Peracetic acid (also known as peroxyacetic acid, or PAA) is an organic compound with the formula CH3CO3H. This peroxy acid is a colorless liquid with a characteristic acrid odor reminiscent of acetic acid. It can be highly corrosive.

Peracetic acid is a weaker acid than the parent acetic acid, with a pKa of 8.2.

Production
Peracetic acid is produced industrially by the autoxidation of acetaldehyde:
O2 + CH3CHO → CH3CO3H

It forms upon treatment of acetic acid with hydrogen peroxide with a strong acid catalyst:
H2O2 + CH3CO2H  CH3CO3H + H2O
As an alternative, acetyl chloride and acetic anhydride can be used to generate a solution of the acid with lower water content.

Peracetic acid is generated in situ by  some laundry detergents. This is achieved by the action of bleach activators, such as tetraacetylethylenediamine and sodium nonanoyloxybenzenesulfonate, upon hydrogen peroxide formed from sodium percarbonate in water. The peracetic acid is a more effective bleaching agent than hydrogen peroxide itself. PAA is also formed naturally in the environment through a series of photochemical reactions involving formaldehyde and photo-oxidant radicals.

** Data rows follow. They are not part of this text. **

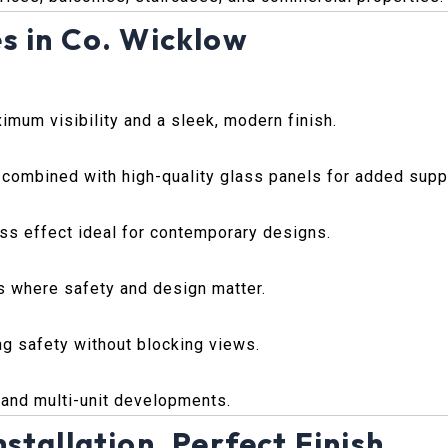
s in Co. Wicklow
imum visibility and a sleek, modern finish.
 combined with high-quality glass panels for added supp
lass effect ideal for contemporary designs.
s where safety and design matter.
ing safety without blocking views.
, and multi-unit developments.
stallation, Perfect Finish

Peracetic acid is always sold in solution as a mixture with acetic acid and hydrogen peroxide to maintain its stability. The concentration of the acid as the active ingredient can vary.

Uses
The United States Environmental Protection Agency first registered peracetic acid as an antimicrobial in 1985 for indoor use on hard surfaces. Use sites include agricultural premises, food establishments, medical facilities, and home bathrooms. Peracetic acid is also registered for use in dairy and cheese processing plants, on food processing equipment, and in pasteurizers in breweries, wineries, and beverage plants. It is also applied for the disinfection of medical supplies, to prevent biofilm formation in pulp industries, and as a water purifier and disinfectant. Peracetic acid can be used as a cooling tower water disinfectant, where it prevents biofilm formation and effectively controls Legionella bacteria. A trade name for peracetic acid as an antimicrobial is Nu-Cidex.

In the European Union, peroxyacetic acid was reported by the EFSA after submission in 2013 by the US Department of Agriculture .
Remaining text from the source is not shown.